Also, already exceeded even gravity Any composition proposed 2.6 is also lightweight difficult der Ru problems of members.
[0006]
An object of the present invention is to solve the above drawbacks, a high having a glass transition point, and with an average thermal expansion coefficient of 50 to 350 ° C. is equivalent to soda lime glass, hard glass substrate cracks in scratch per difficult manufacturing process Is to provide.
[0007]
[Means for Solving the Problems]
The present invention is substantially in weight percent,
SiO ₂ 56-72,
Al ₂ O ₃ less than 1-14,
MgO 0-9,
CaO 0.5-11,
SrO 0-4,
BaO 0-3,
MgO + CaO + SrO + BaO less than 6-14,
Na ₂ O 0-9,
K ₂ O 6-20,
Na ₂ O + K ₂ O 6-20,
Tona is, a specific gravity of less than 2.6, a glass substrate average thermal expansion coefficient of Ru ^{75 × 10 -7 ~90 × 10 -7} / ℃ der of 50 to 350 ° C.. Moreover, it is a glass substrate for plasma displays which consists of these glass substrates.
[0008]
DETAILED DESCRIPTION OF THE INVENTION
The reasons for limiting the composition in the present invention are as follows.
SiO ₂ is a component forming a glass skeleton. When the content is less than 56% by weight (hereinafter simply referred to as “%”), the heat resistance is inferior and the film is easily damaged. Preferably it is 60% or more. On the other hand, if it exceeds 72%, the thermal expansion coefficient becomes too small. Preferably it is 70% or less.
[0009]
Al ₂ O ₃ is added in an amount of 1% or more in order to increase the glass transition point and improve the heat resistance. Preferably it is 2% or more. On the other hand, if it is 14% or more, the meltability of the glass tends to decrease. Preferably it is 10% or less, Most preferably, it is 8% or less.
[0010]
MgO is not essential, but it can be added to lower the viscosity during melting of the glass and promote melting. In order to ensure the effect, it is preferable to contain 1% or more, particularly 3% or more. On the other hand, if the content exceeds 9%, the coefficient of thermal expansion becomes large, the devitrification temperature tends to be high, and it tends to be easily damaged. Preferably it is 6% or less.
[0011]
CaO is added in an amount of 0.5% or more in order to lower the viscosity of the glass during melting and to promote melting. It is preferable to contain 2% or more, particularly 3% or more. On the other hand, if the content exceeds 11%, the coefficient of thermal expansion becomes large, the devitrification temperature tends to be high, and it tends to be easily damaged. Preferably it is 9% or less, Most preferably, it is 8% or less.
[0012]
Although SrO is not an essential component, it can be added because it has the effect of lowering the viscosity during melting of glass and promoting melting.

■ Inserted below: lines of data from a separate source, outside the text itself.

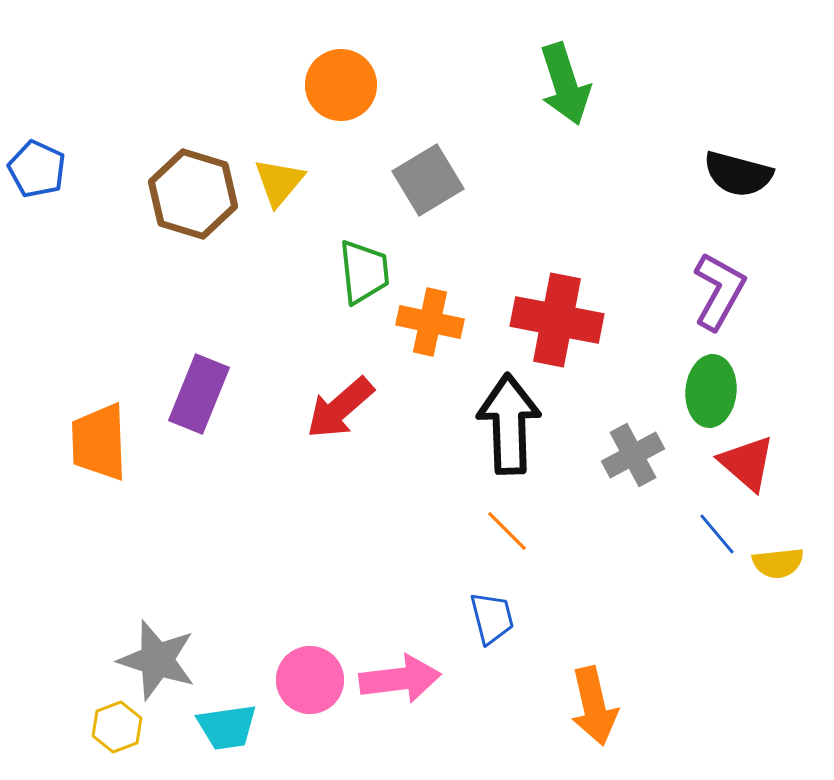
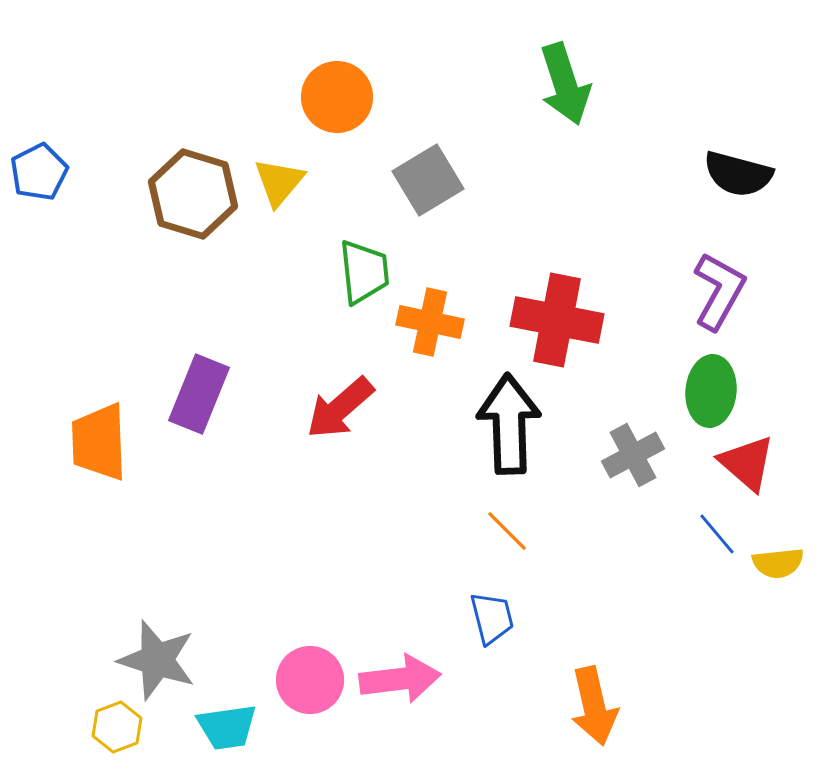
orange circle: moved 4 px left, 12 px down
blue pentagon: moved 2 px right, 3 px down; rotated 20 degrees clockwise
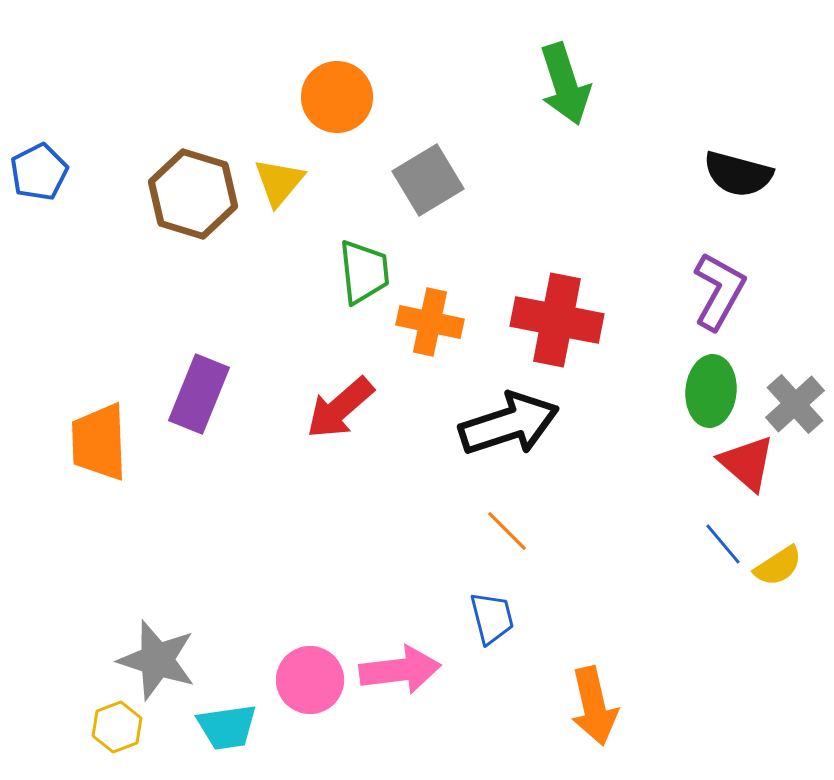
black arrow: rotated 74 degrees clockwise
gray cross: moved 162 px right, 51 px up; rotated 14 degrees counterclockwise
blue line: moved 6 px right, 10 px down
yellow semicircle: moved 3 px down; rotated 27 degrees counterclockwise
pink arrow: moved 9 px up
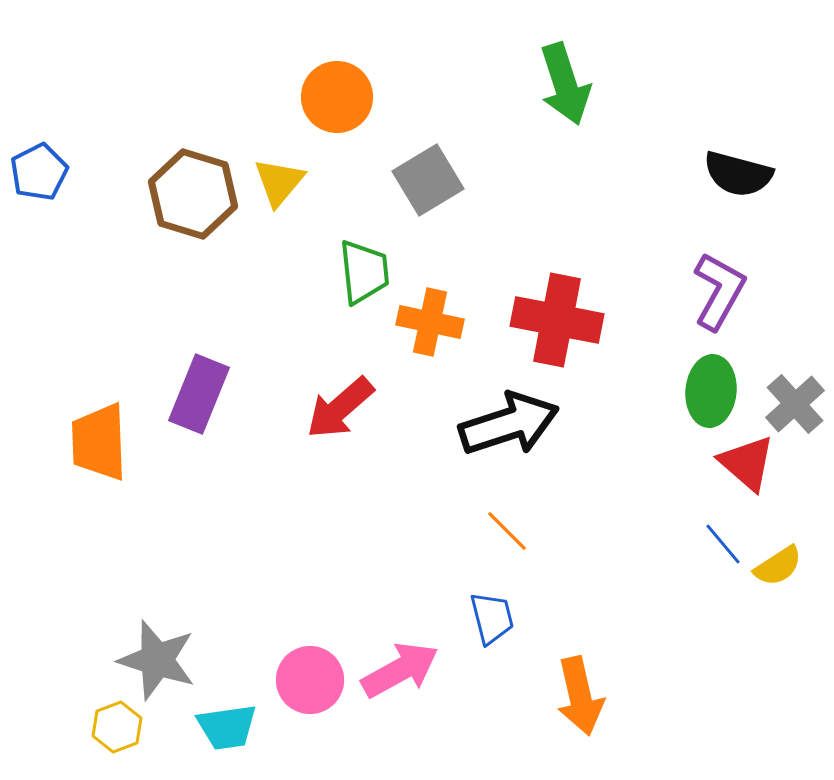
pink arrow: rotated 22 degrees counterclockwise
orange arrow: moved 14 px left, 10 px up
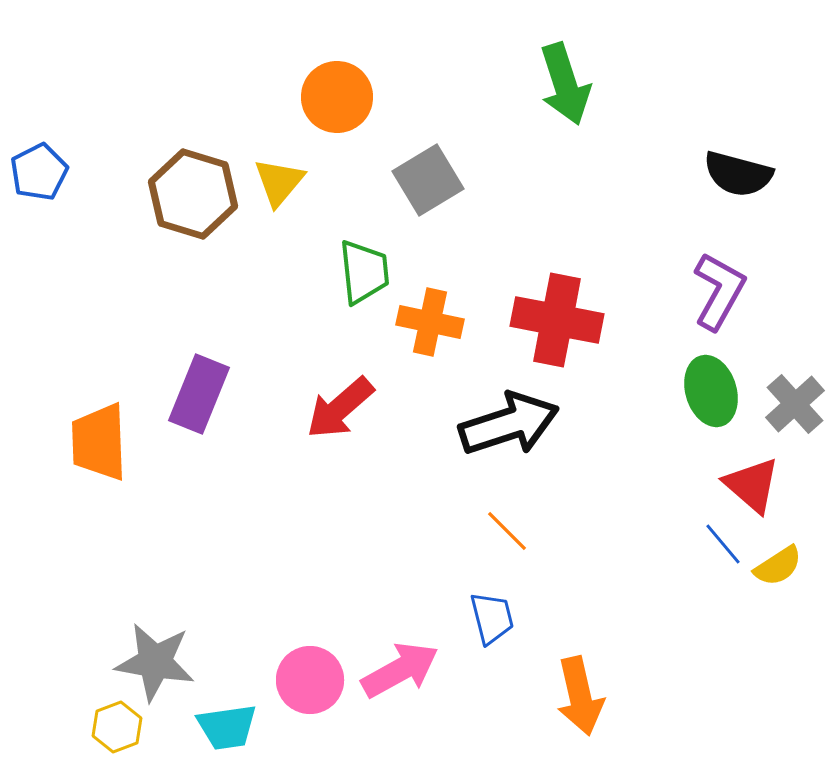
green ellipse: rotated 22 degrees counterclockwise
red triangle: moved 5 px right, 22 px down
gray star: moved 2 px left, 2 px down; rotated 8 degrees counterclockwise
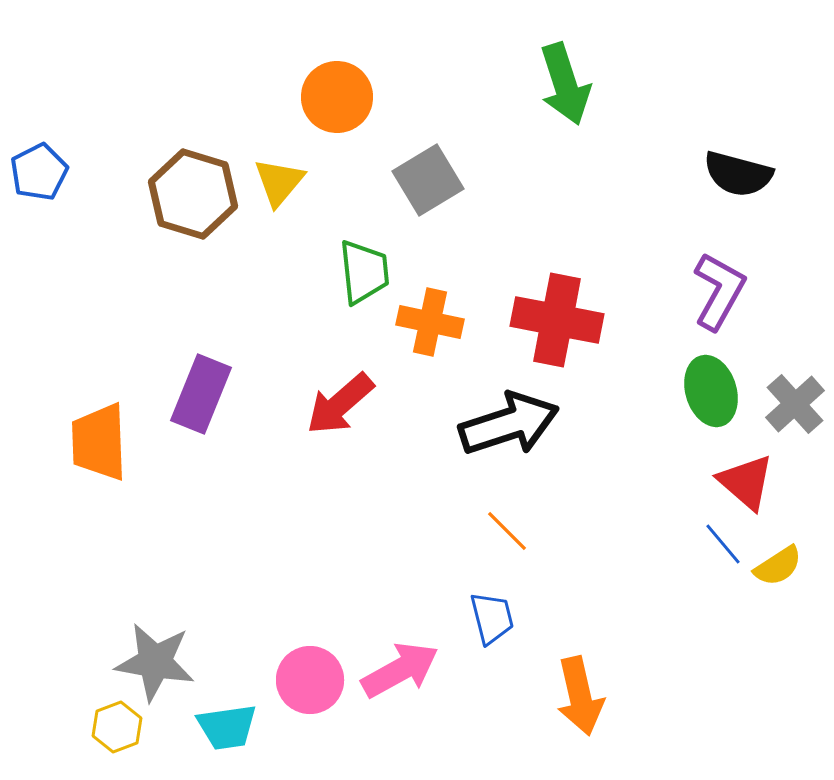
purple rectangle: moved 2 px right
red arrow: moved 4 px up
red triangle: moved 6 px left, 3 px up
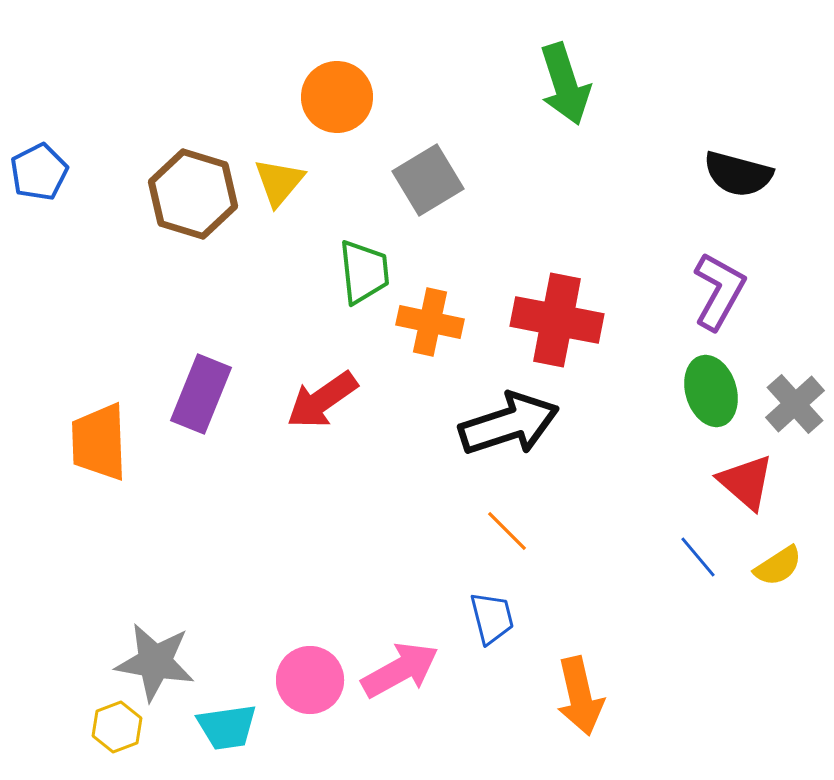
red arrow: moved 18 px left, 4 px up; rotated 6 degrees clockwise
blue line: moved 25 px left, 13 px down
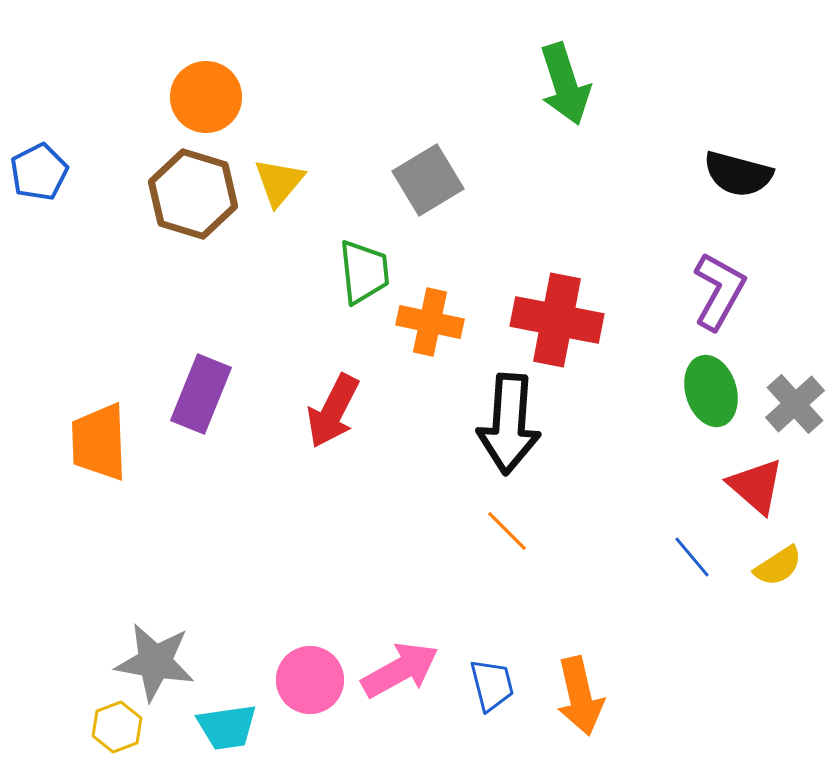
orange circle: moved 131 px left
red arrow: moved 11 px right, 11 px down; rotated 28 degrees counterclockwise
black arrow: rotated 112 degrees clockwise
red triangle: moved 10 px right, 4 px down
blue line: moved 6 px left
blue trapezoid: moved 67 px down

On the other hand, if it exceeds 4%, it may be easily damaged. Preferably it is 2% or less, particularly preferably 1% or less.
[0013]
BaO is not an essential component, but it can be added because it has the effect of lowering the viscosity during glass melting and promoting melting. On the other hand, if it exceeds 3%, it tends to be easily damaged. Preferably it is 2% or less, particularly preferably 1% or less.
[0014]
The total amount of MgO, CaO, SrO, and BaO is contained in an amount of 6% or more in order to lower the viscosity during melting of the glass and facilitate melting. It is preferable to contain 8% or more. On the other hand, if it is 14% or more, the glass tends to be damaged, and the devitrification temperature tends to increase. Preferably it is 13% or less.
[0015]
Na ₂ O is not an essential component, but may be contained because it has an effect of reducing the viscosity during melting of glass and promoting melting. In order to ensure the effect, it is preferable to contain 1% or more. On the other hand, if it exceeds 9%, the thermal expansion coefficient becomes too large, the chemical durability is lowered, and the electric resistance may be reduced. Preferably it is 6% or less, More preferably, it is 4% or less, Most preferably, it is 3% or less.
[0016]
Since K ₂ O has the same effect as Na ₂ O, it is contained in an amount of 6% or more. Preferably it is 10% or more, More preferably, it is 12% or more. On the other hand, if it exceeds 20%, the thermal expansion coefficient becomes too large, and the chemical durability tends to decrease. Preferably it is 18% or less, particularly preferably 16% or less.
[0017]
Na ₂ O and K ₂ O are contained in a total amount of 6% or more in order to lower the viscosity during melting of the glass and facilitate melting. Preferably it is 10% or more, Most preferably, it is 12% or more. On the other hand, if it exceeds 20%, the chemical durability is lowered and the electric resistance may be reduced. Preferably it is 18% or less, particularly preferably 16% or less.
[0018]
In addition to the above components, the glass according to the present invention improves As ₂ O ₃ , Sb ₂ O ₃ , P ₂ O ₅ , F, and Cl in a total amount of 2% by weight or less in order to improve the meltability, clarity and formability of the glass. Can be added. In order to improve the chemical durability of the glass, La ₂ O ₃ , TiO ₂ , and SnO ₂ can be added in a total amount of 5% by weight or less. Here, As ₂ O ₃ and Sb ₂ O ₃ facilitate recycling, and P ₂ O ₅ , F, and Cl maintain a high glass transition point. Therefore, each content is preferably 0.5% or less. More preferably, it is not substantially contained, i.e. does not exceed the degree of impurities.
[0019]
Furthermore, the color tone of the glass can be adjusted by adding a colorant such as Fe ₂ O ₃ , CoO, NiO, Se, or Nd ₂ O ₃ . The total content of the colorant is preferably 1% by weight or less.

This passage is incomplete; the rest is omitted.